Gephardt reminisced about going to Southwest High School in St. Louis. "When I was young, in high school, we had Ike and Tina Turner here, and we had Chuck Berry," he said. "We were lucky."

Berry took the stage and had some trouble with the sound, and the band was a bit ragged, but the energy passing from the crowd to the musicians and back more than made up for it. He peeled off recognizable licks and improvised solos, throwing in the occasional shimmy and shake, conducting the band with his left leg. He smiled and mugged as he sang or sometimes just spoke his familiar, deceptively simple lyrics, conversational rhymes that effortlessly fit the rhythm of the music.

Spending an evening with Berry's music reminds you what a wonderful writer he was in his prime. Some of his lyrics -- "Roll over, Beethoven/ Tell Tchaikovsky the news," for example -- are so famous, so often repeated, that it's hard to appreciate their wit and originality. And sometimes his stories, teen-themed though they are, are so compelling that the wordplay is easy to miss. Everyone who's heard "Memphis, Tennessee" remembers the twist, that "Marie is only 6 years old," but it's easy to forget that at one point Marie has "hurry-home drops on her cheeks." In "Nadine," which Berry sang well Thursday, the singer, trying to push through a crowd to his girl, "was campaign shouting like a Southern diplomat."

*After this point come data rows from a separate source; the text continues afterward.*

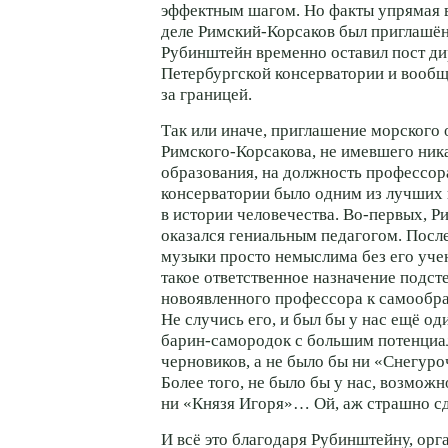
эффектным шагом. Но факты упрямая в
деле
Римский-Корсаков
был приглашён 
Рубинштейн временно оставил пост ди
Петербургской консерватории и вообщ
за границей.
Так или иначе, приглашение морского
Римского-Корсакова
, не имевшего ник
образования, на должность профессор
консерватории было одним из лучших
в истории человечества.
Во-первых
,
Р
оказался гениальным педагогом. Пос
музыки просто немыслима без его уче
такое ответственное назначение подст
новоявленного профессора к самообр
Не случись его, и был бы у нас ещё о
барин-самородок
с большим потенциа
черновиков, а не было бы ни «Снегуро
Более того, не было бы у нас, возмож
ни «Князя Игоря»… Ой, аж страшно сд
И всё это благодаря Рубинштейну, ор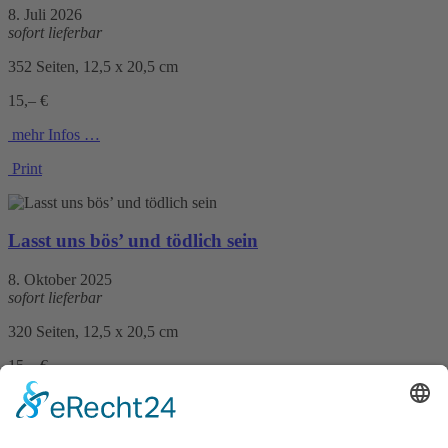
8. Juli 2026
sofort lieferbar
352 Seiten, 12,5 x 20,5 cm
15,– €
mehr Infos …
Print
Lasst uns bös’ und tödlich sein
8. Oktober 2025
sofort lieferbar
320 Seiten, 12,5 x 20,5 cm
15,– €
mehr Infos …
Print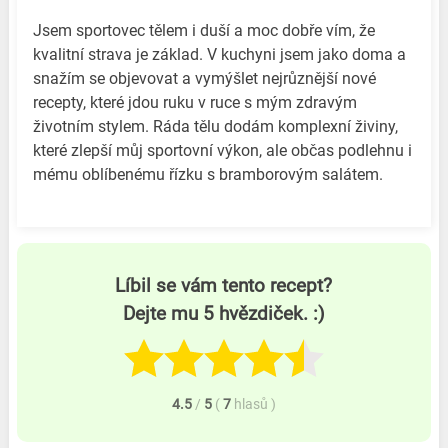
Jsem sportovec tělem i duší a moc dobře vím, že
kvalitní strava je základ. V kuchyni jsem jako doma a
snažím se objevovat a vymýšlet nejrůznější nové
recepty, které jdou ruku v ruce s mým zdravým
životním stylem. Ráda tělu dodám komplexní živiny,
které zlepší můj sportovní výkon, ale občas podlehnu i
mému oblíbenému řízku s bramborovým salátem.
Líbil se vám tento recept?
Dejte mu 5 hvězdiček. :)
4.5
/
5
(
7
hlasů
)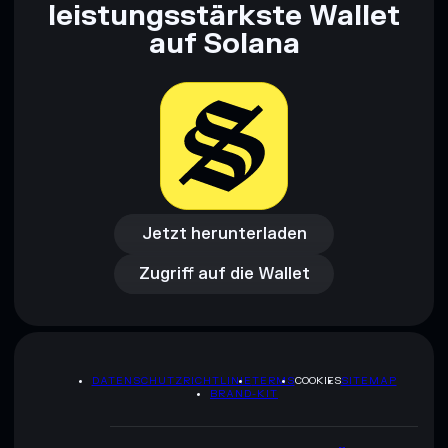
leistungsstärkste Wallet
auf Solana
Jetzt herunterladen
Zugriff auf die Wallet
Jetzt herunterladen
Zugriff auf die Wallet
DATENSCHUTZRICHTLINIE
TERMS
COOKIES
SITEMAP
BRAND-KIT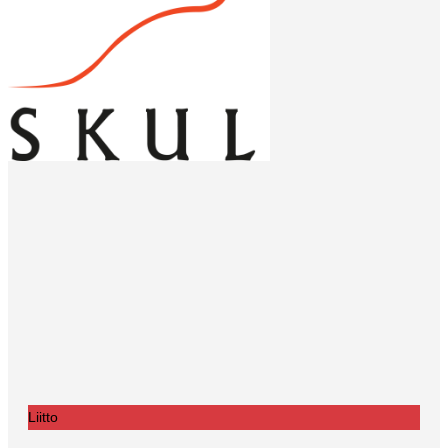
Liitto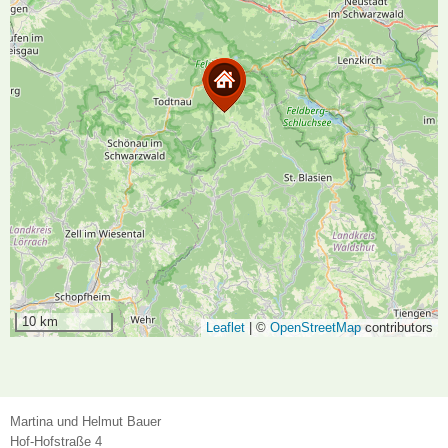
10 km
Leaflet
|
©
OpenStreetMap
contributors
Martina und Helmut Bauer
Hof-Hofstraße 4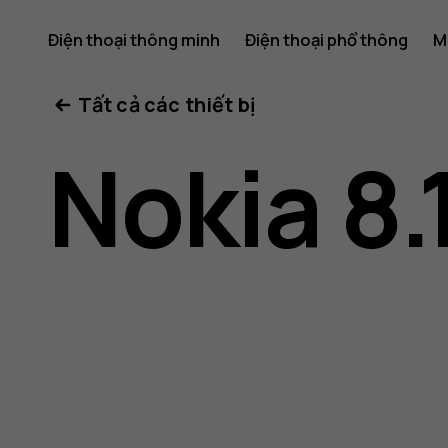
Hướng
Điện thoại thông minh
Điện thoại phổ thông
M
Tất cả các thiết bị
dẫn
Nokia 8.
sử
dụng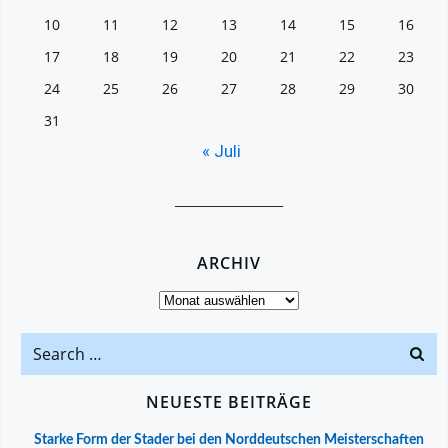
10
11
12
13
14
15
16
17
18
19
20
21
22
23
24
25
26
27
28
29
30
31
« Juli
__________________
ARCHIV
Archiv
Search
for:
NEUESTE BEITRÄGE
Starke Form der Stader bei den Norddeutschen Meisterschaften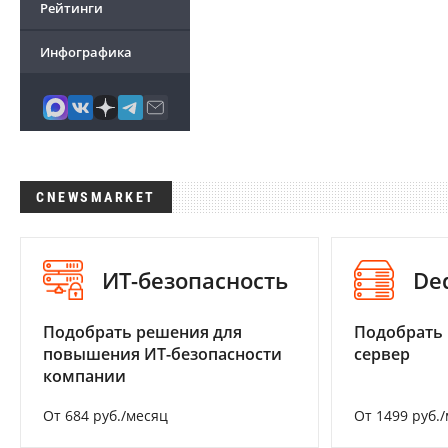
Рейтинги
Инфографика
CNEWSMARKET
ИТ-безопасность
De
Подобрать решения для
Подобрать
повышения ИТ-безопасности
сервер
компании
От 684 руб./месяц
От 1499 руб.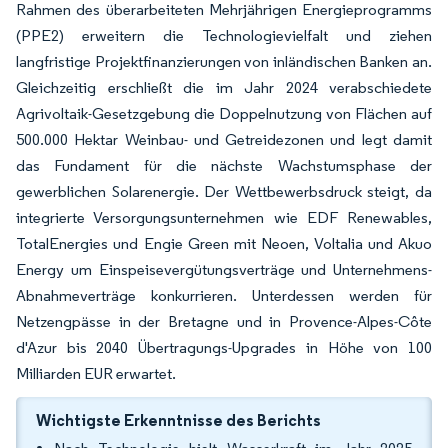
Rahmen des überarbeiteten Mehrjährigen Energieprogramms
(PPE2) erweitern die Technologievielfalt und ziehen
langfristige Projektfinanzierungen von inländischen Banken an.
Gleichzeitig erschließt die im Jahr 2024 verabschiedete
Agrivoltaik-Gesetzgebung die Doppelnutzung von Flächen auf
500.000 Hektar Weinbau- und Getreidezonen und legt damit
das Fundament für die nächste Wachstumsphase der
gewerblichen Solarenergie. Der Wettbewerbsdruck steigt, da
integrierte Versorgungsunternehmen wie EDF Renewables,
TotalEnergies und Engie Green mit Neoen, Voltalia und Akuo
Energy um Einspeisevergütungsverträge und Unternehmens-
Abnahmeverträge konkurrieren. Unterdessen werden für
Netzengpässe in der Bretagne und in Provence-Alpes-Côte
d'Azur bis 2040 Übertragungs-Upgrades in Höhe von 100
Milliarden EUR erwartet.
Wichtigste Erkenntnisse des Berichts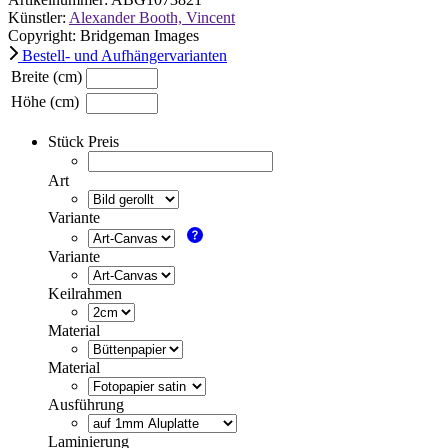
Künstler:
Alexander Booth, Vincent
Copyright: Bridgeman Images
Bestell- und Aufhängervarianten
Breite (cm)
Höhe (cm)
Stück Preis
Art
Variante
Variante
Keilrahmen
Material
Material
Ausführung
Laminierung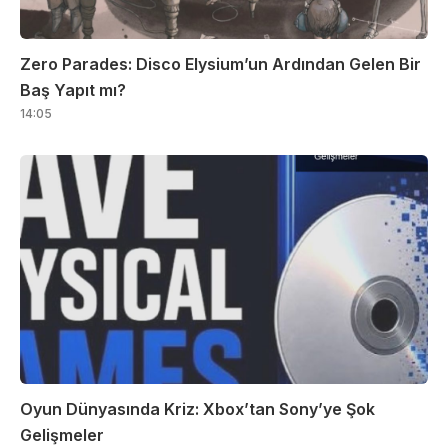
Zero Parades: Disco Elysium’un Ardından Gelen Bir
Baş Yapıt mı?
14:05
Oyun Dünyasında Kriz: Xbox’tan Sony’ye Şok
Gelişmeler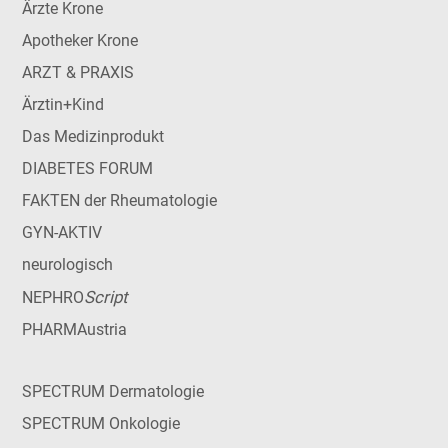
Ärzte Krone
Apotheker Krone
ARZT & PRAXIS
Ärztin+Kind
Das Medizinprodukt
DIABETES FORUM
FAKTEN der Rheumatologie
GYN-AKTIV
neurologisch
Script
NEPHRO
PHARMAustria
SPECTRUM Dermatologie
SPECTRUM Onkologie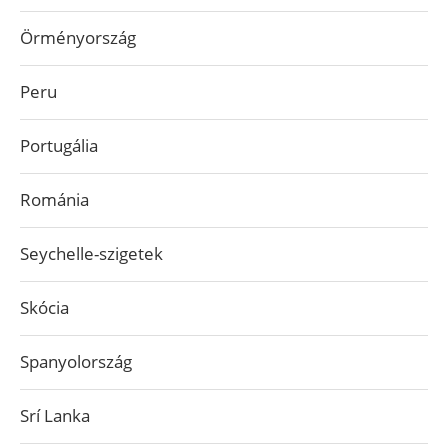
Örményország
Peru
Portugália
Románia
Seychelle-szigetek
Skócia
Spanyolország
Srí Lanka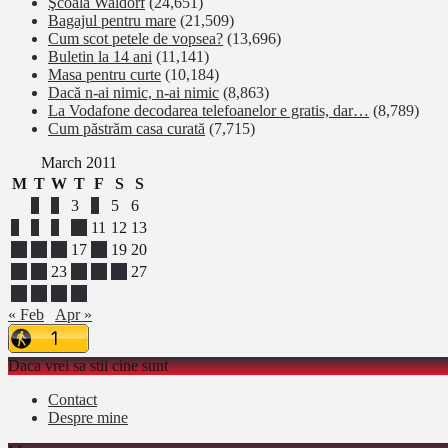
Şcoala Waldorf
(24,651)
Bagajul pentru mare
(21,509)
Cum scot petele de vopsea?
(13,696)
Buletin la 14 ani
(11,141)
Masa pentru curte
(10,184)
Dacă n-ai nimic, n-ai nimic
(8,863)
La Vodafone decodarea telefoanelor e gratis, dar…
(8,789)
Cum păstrăm casa curată
(7,715)
March 2011
M
T
W
T
F
S
S
1
2
3
4
5
6
7
8
9
10
11
12
13
14
15
16
17
18
19
20
21
22
23
24
25
26
27
28
29
30
31
« Feb
Apr »
Daca vrei sa stii cine sunt
Contact
Despre mine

In the all-but-autobiographical "Johnny B. Goode," which came near the end of the show, after his daughter, Ingrid Clay, sang and played harmonica on a blues number, Berry let the audience sing the chorus. "Go!" they shouted. "Go, Johnny, go!/Go! Go, Johnny, go!" Meaningless words, and yet almost anyone in the Western world knows them as a cornerstone of late-20th century popular music.

Edwards, the club owner, had introduced the star of the show by quoting John Lennon's famous line: "If you tried to give rock 'n' roll another name, you might call it -- Chuck Berry!"

An hour later a dozen or so fans and family members were onstage dancing as the band vamped away on an extended version of "Reelin' and Rockin'," the closing number. Chuck Berry, a white towel draped around his neck along with his red Gibson guitar, dropped to one knee in front of a 2-year-old girl, and with 1,500 people begging him not to quit just yet, to keep playing just a little longer, he played a solo for her benefit as she happily danced in place. She knows him only as great-granddad, but if she ever decides to give him another name, she might call him rock 'n' roll.